Flashforward Profile: Grant Skinner

Grant Skinner — gskinner.com

Grant Skinner is another old friend of Flashforward — he’s been a film festival judge, presented at more conferences than he’s missed, and won the film festival twice in 2003 alone.

Skinner is CEO and chief architect of gskinner.com, a Flash development and consulting company. He works with leading new media agencies and progressive corporate clients to create cutting-edge applications, games and multimedia pieces.

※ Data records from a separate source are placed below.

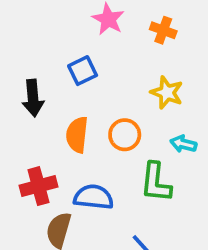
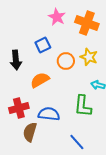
orange cross: (163, 30) -> (87, 23), size x1.6
orange semicircle: (77, 135) -> (40, 80), turned 54
orange circle: (125, 135) -> (66, 61), moved

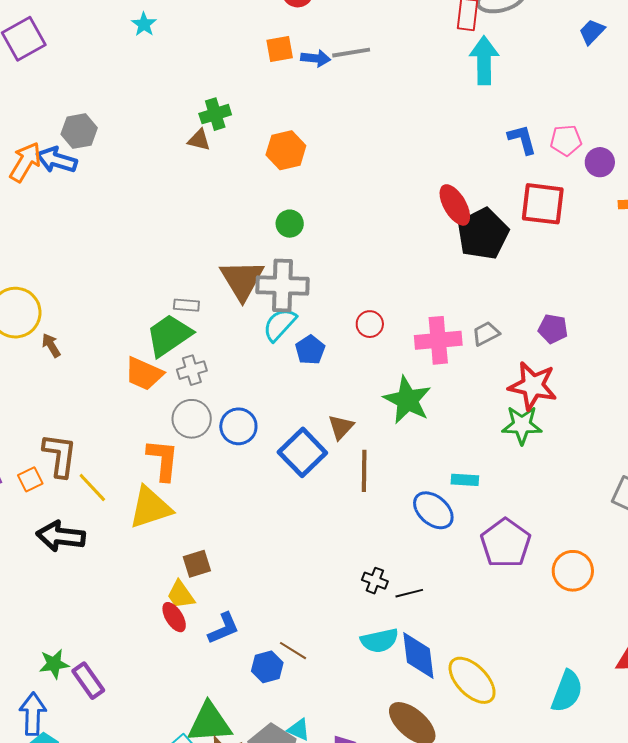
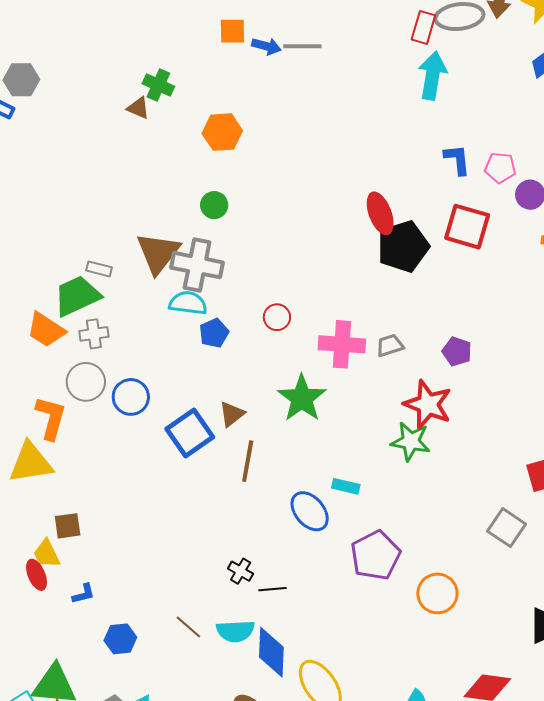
green cross: (215, 114) -> (158, 85), turned 32
cyan semicircle: (280, 324) -> (188, 303), turned 45
blue L-shape: (224, 628) -> (83, 594), size x0.7
brown line: (293, 651) -> (188, 627), moved

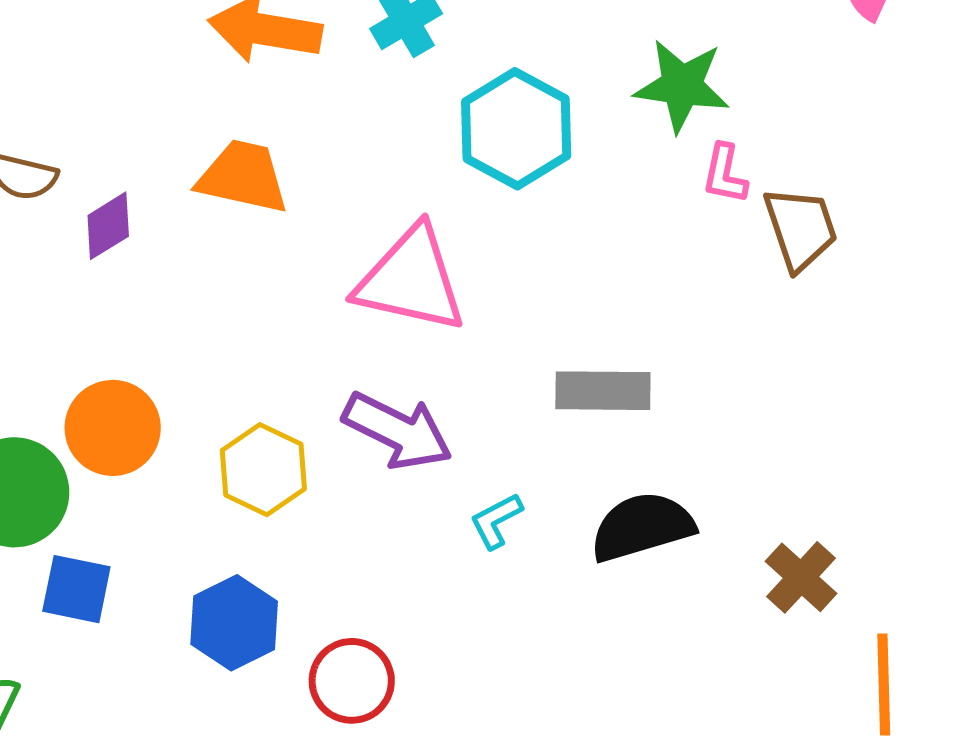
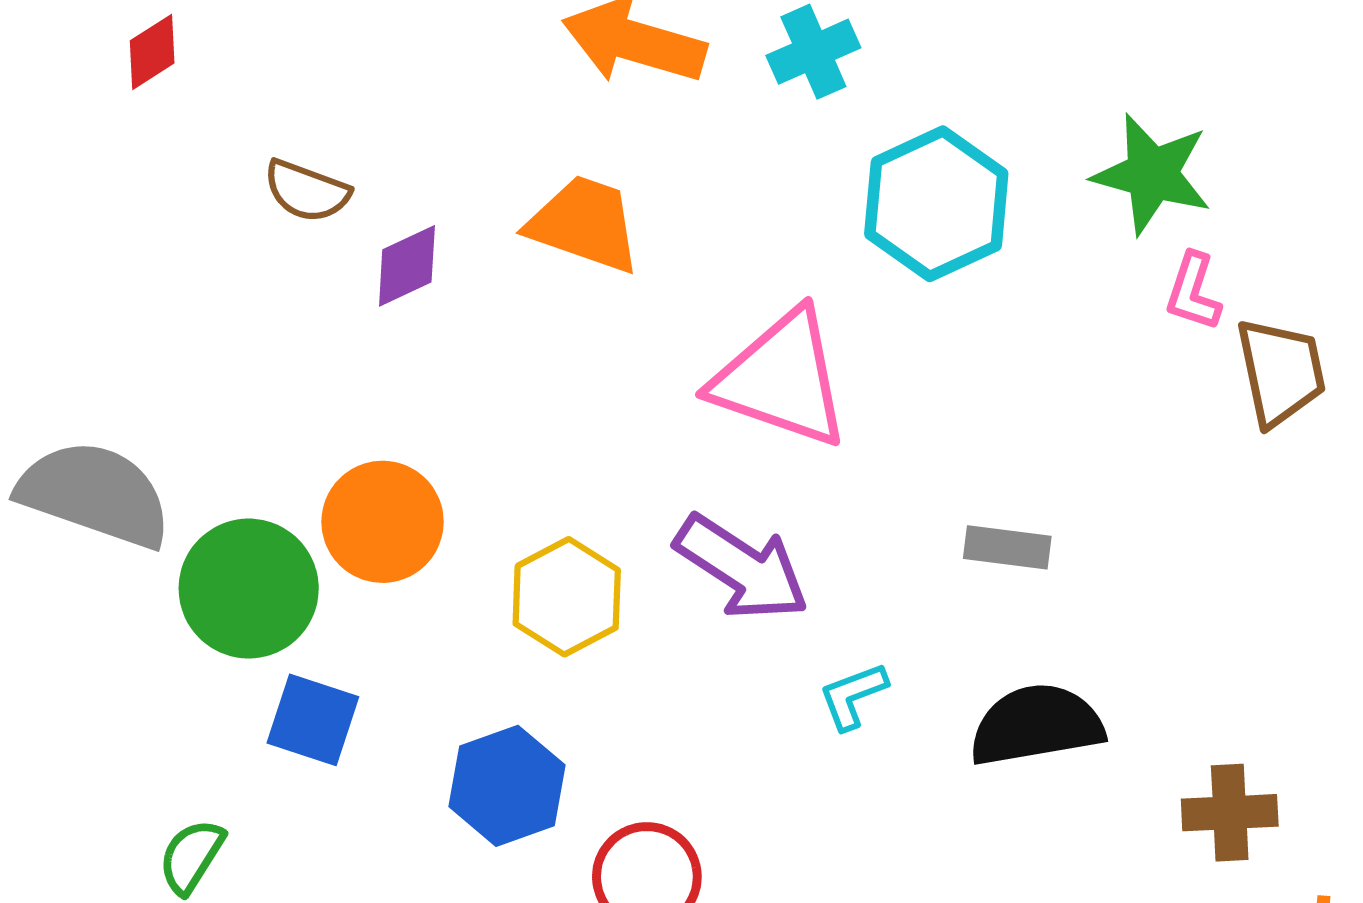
gray rectangle: (603, 391) -> (1007, 547), size x0.7
brown cross: (801, 577) -> (1230, 813), turned 38

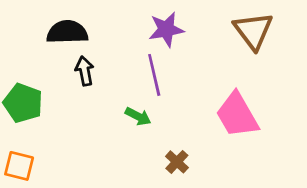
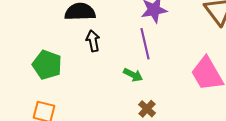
brown cross: (177, 162) -> (147, 109), moved

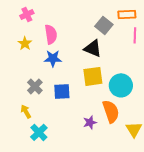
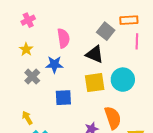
pink semicircle: (51, 34) -> (63, 38), moved
cyan circle: (121, 85) -> (123, 80), moved
gray cross: (35, 86) -> (32, 77), moved

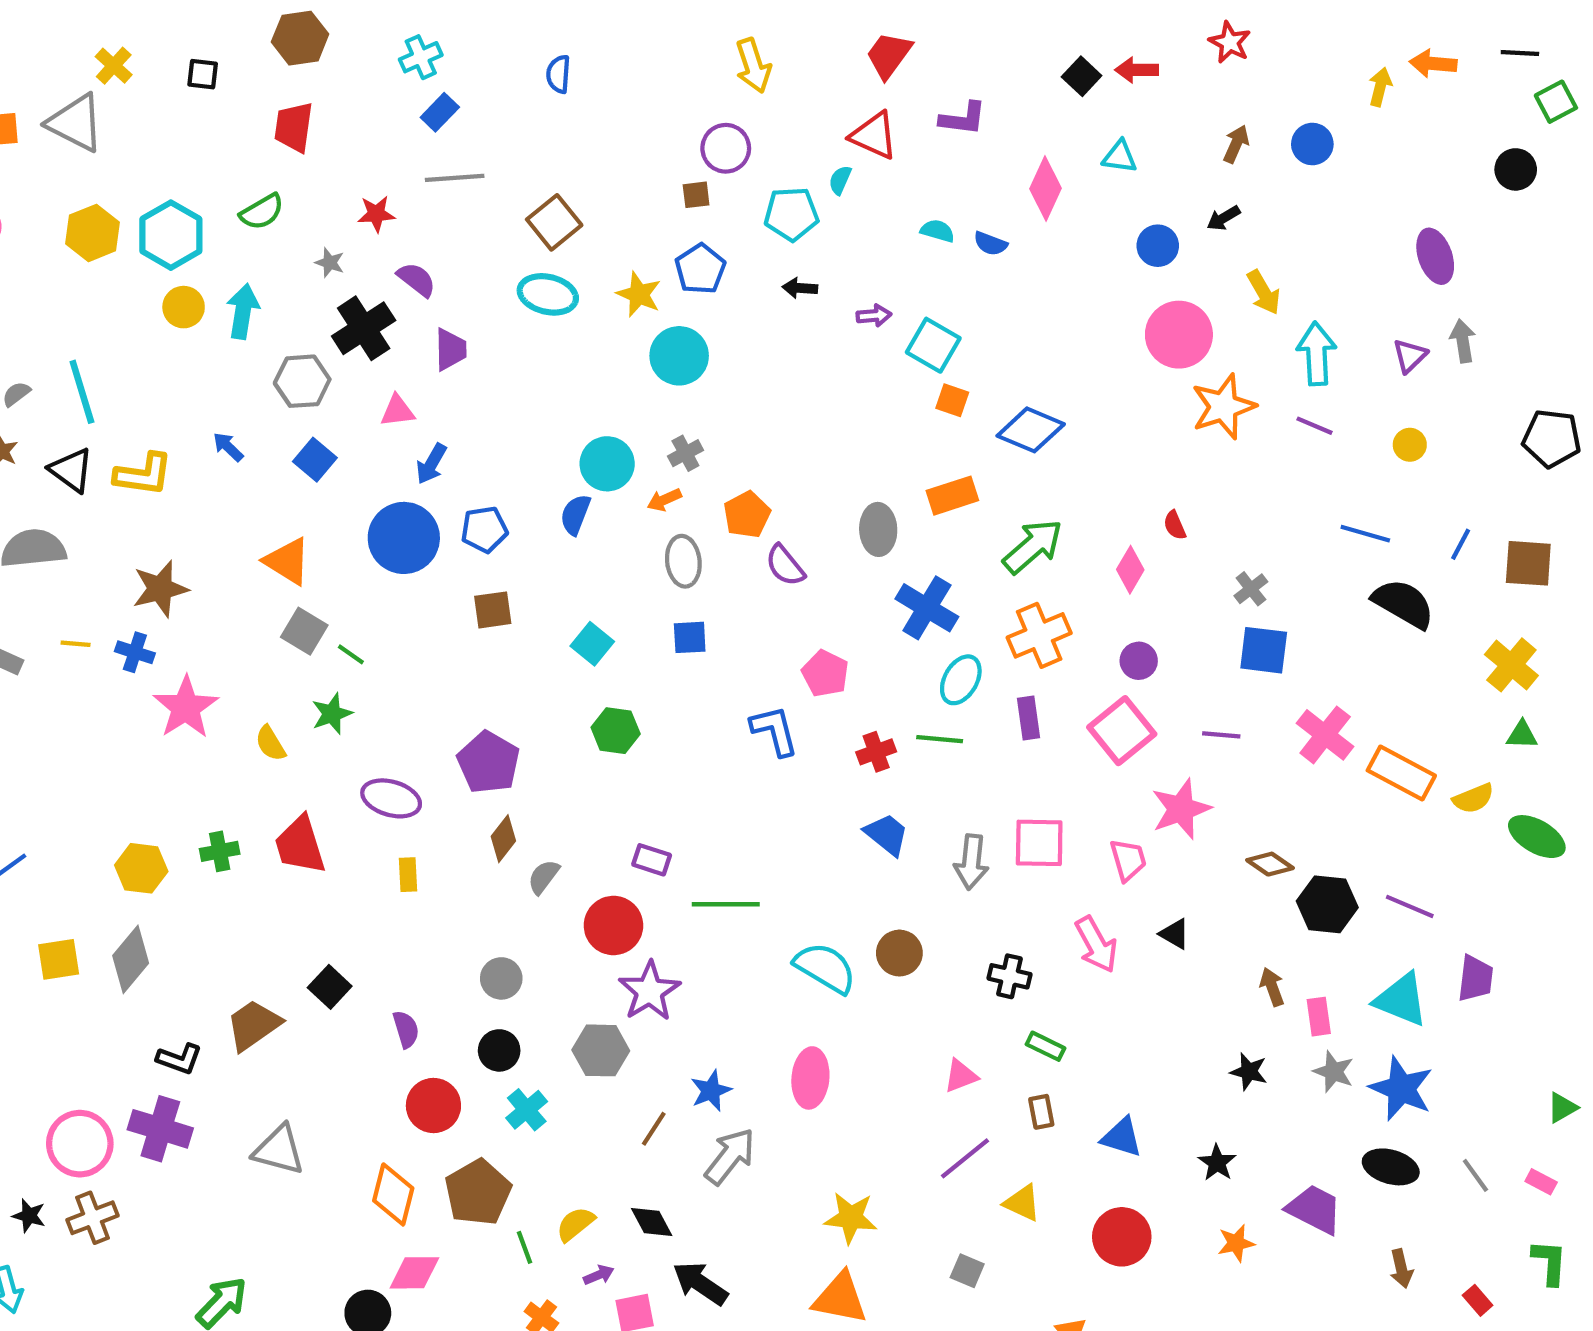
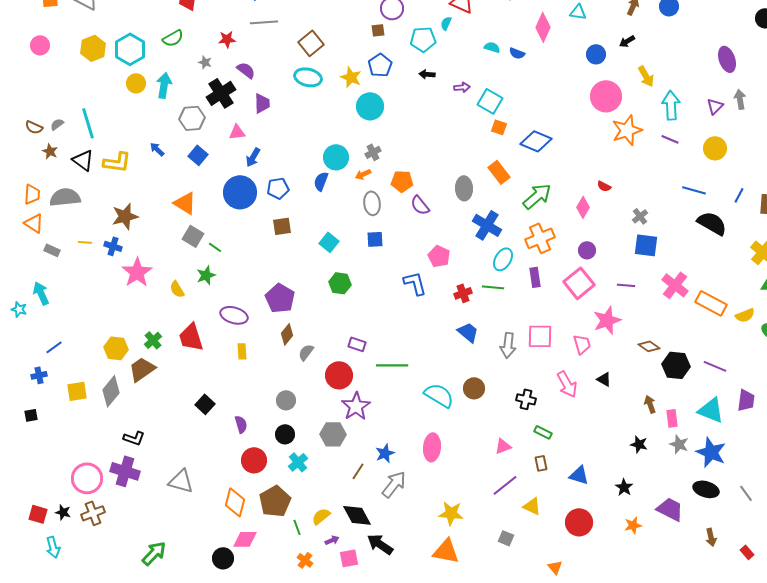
yellow circle: (1410, 445) -> (715, 148), size x1.5
orange rectangle: (952, 496) -> (499, 172), turned 70
orange pentagon: (747, 515) -> (402, 181), turned 30
red semicircle: (1175, 525) -> (604, 186), turned -40
green cross: (220, 851) -> (153, 340), turned -30
brown trapezoid: (253, 1025) -> (142, 369), moved
black diamond: (652, 1222) -> (357, 515), size x1.4

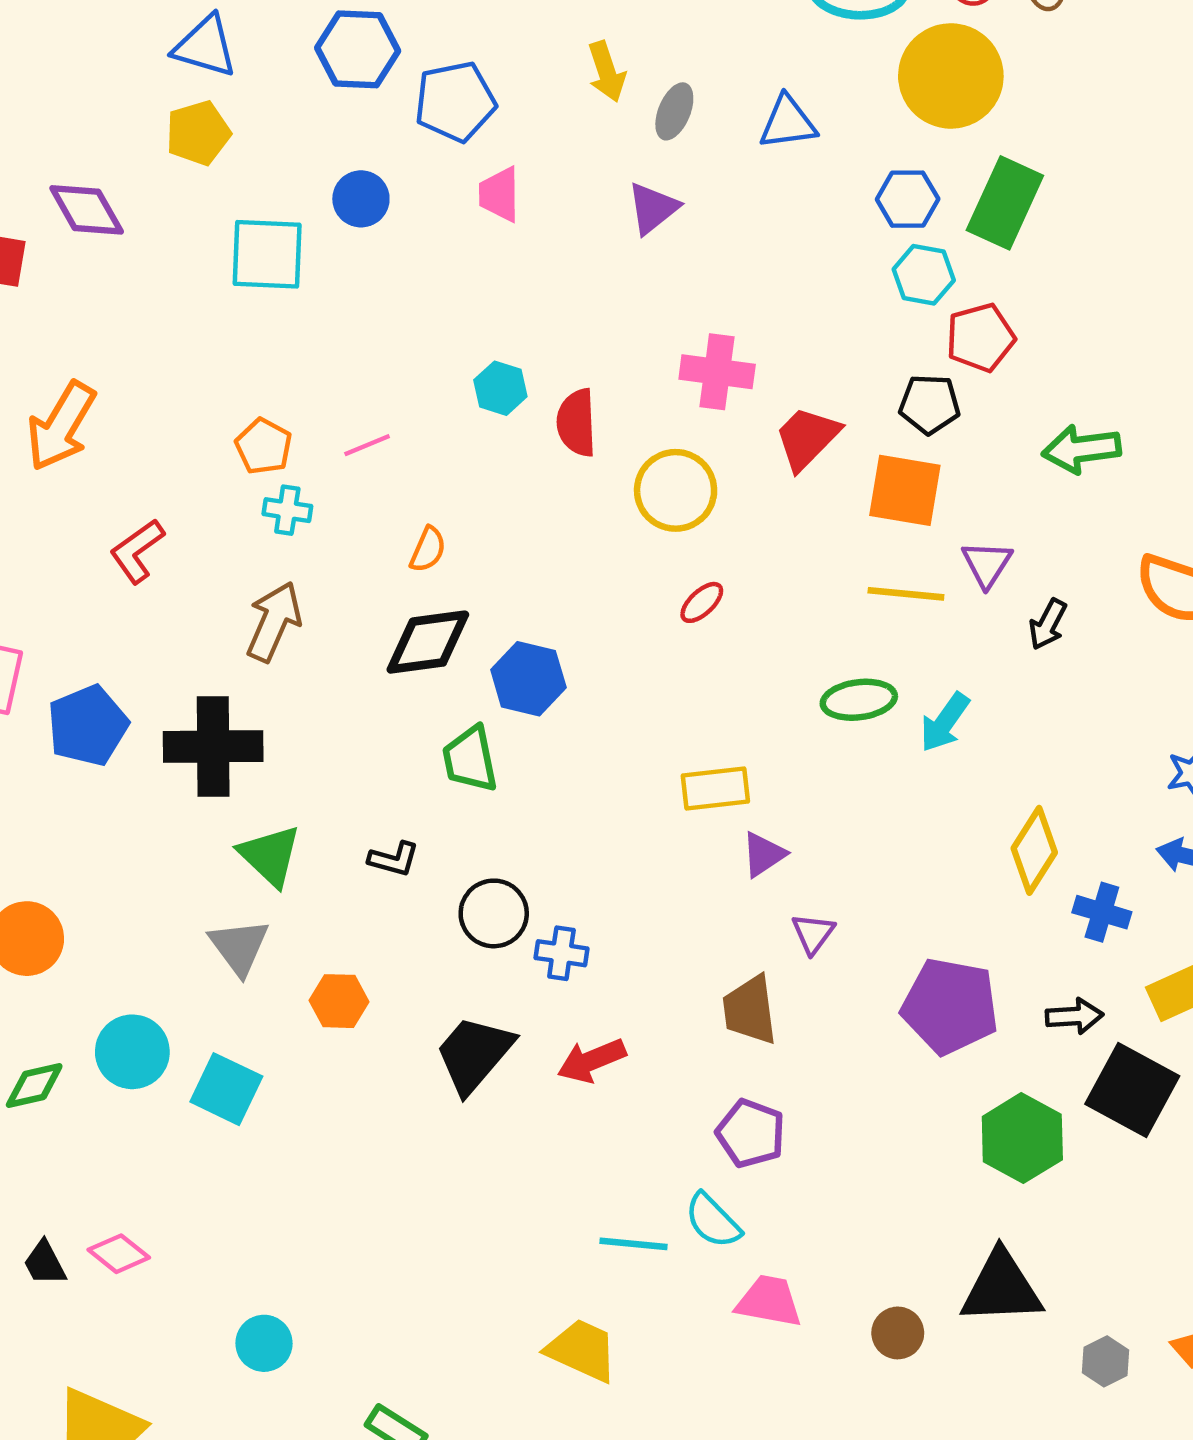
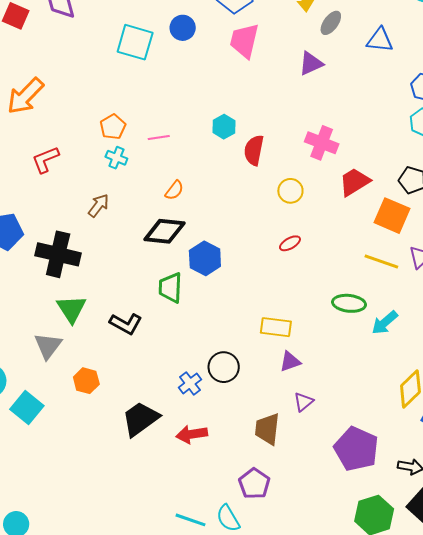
pink trapezoid: (499, 194) -> (244, 41), size x1.4
yellow circle: (676, 490) -> (290, 191), size x0.7
brown arrow: (274, 622) -> (98, 206), size x0.7
black L-shape: (394, 859) -> (126, 324), size x1.4
black circle: (494, 913) -> (224, 367), moved
blue cross: (561, 953) -> (190, 383), turned 30

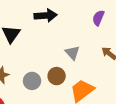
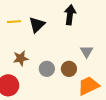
black arrow: (46, 16) -> (70, 15), turned -90

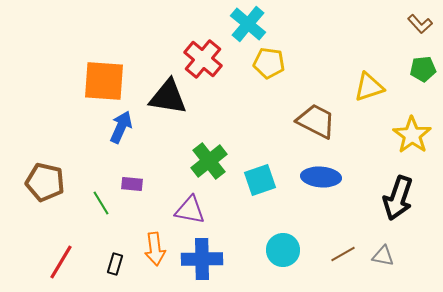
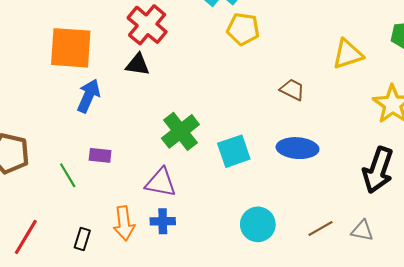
red cross: (203, 59) -> (147, 25), moved
black triangle: (168, 97) -> (138, 65), size x0.6
brown trapezoid: (316, 121) -> (292, 90), size x0.6
blue cross: (202, 259) -> (163, 221), moved, size x0.6

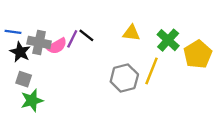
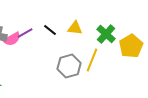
black line: (86, 35) -> (50, 30), moved
purple line: (72, 39) -> (25, 33), turned 35

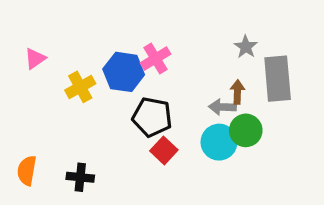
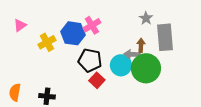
green circle: (246, 130) -> (146, 68), size x1.5
cyan circle: (219, 142) -> (121, 65), moved

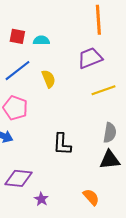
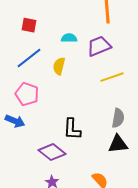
cyan semicircle: (41, 40) -> (69, 38), moved
yellow semicircle: (49, 79) -> (59, 66), turned -144
purple diamond: (18, 178) -> (52, 152), moved, turned 32

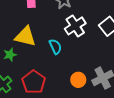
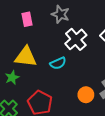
cyan semicircle: (55, 47) -> (58, 63), turned 98

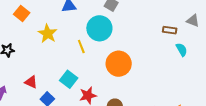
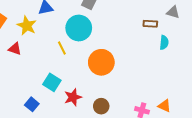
yellow star: (48, 34) -> (27, 26), moved
cyan semicircle: (182, 50) -> (164, 42), turned 40
red triangle: (31, 82) -> (15, 49), moved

Skinner’s expertise in fusing coding with interface design, usability, marketing and business logic has garnered international acclaim and resulted in a number of prestigious industry awards.

He also maintains an exceptional blog, which has become a true focal point for the Flash community, and not just for discussing Skinner’s projects.

Witness, for example, the discussion that ensued when he asked for feedback on an idea he didn’t end up deciding to speak on this year: Top 5 Flash Problems Solved. Not only did this post elicit many excellent suggestions for such a topic, but many of them were subsequently answered by Skinner or other readers. (Note also that many of these issues are being addressed by other Flashforward sessions, so even though he decided to talk about something more exciting, we’ve got you covered.)

What’s more exciting than solving Flash problems? Shooting ravenous (but cute!) little 3D creatures with an overheating gun, that’s what — Puki: The Swarm. And again, watch how Skinner’s announcement of the beta became the de facto review/complaint/bug tracking system for the game, and how he continually improves it in response to this feedback.

The experience of building and improving this game is the subject of Skinner’s presentation, “Dissecting Puki”…

Want to learn how a genre-leading game, viewed by millions, was assembled in a couple of weeks by a single developer in his spare time? This session is a behind-the-scenes tour of the popular 3D Flash game, “Puki: The Swarm”. Skinner details the architecture, code, mathematics and algorithms involved in the game, as well as the conceptual and creative path of the project. Finally he shares a variety of helpful tips and tricks he discovered while developing the game, including strategies for optimization, discouraging cheating, safe-guarding high scores, and thwarting “game pirates”.

Of course, part of the fun of Flashforward is catching the speakers off-stage as well, and if you see Skinner you might ask him how it’s going with GLIC

Or better still, you can join us in congratulating him on his June marriage!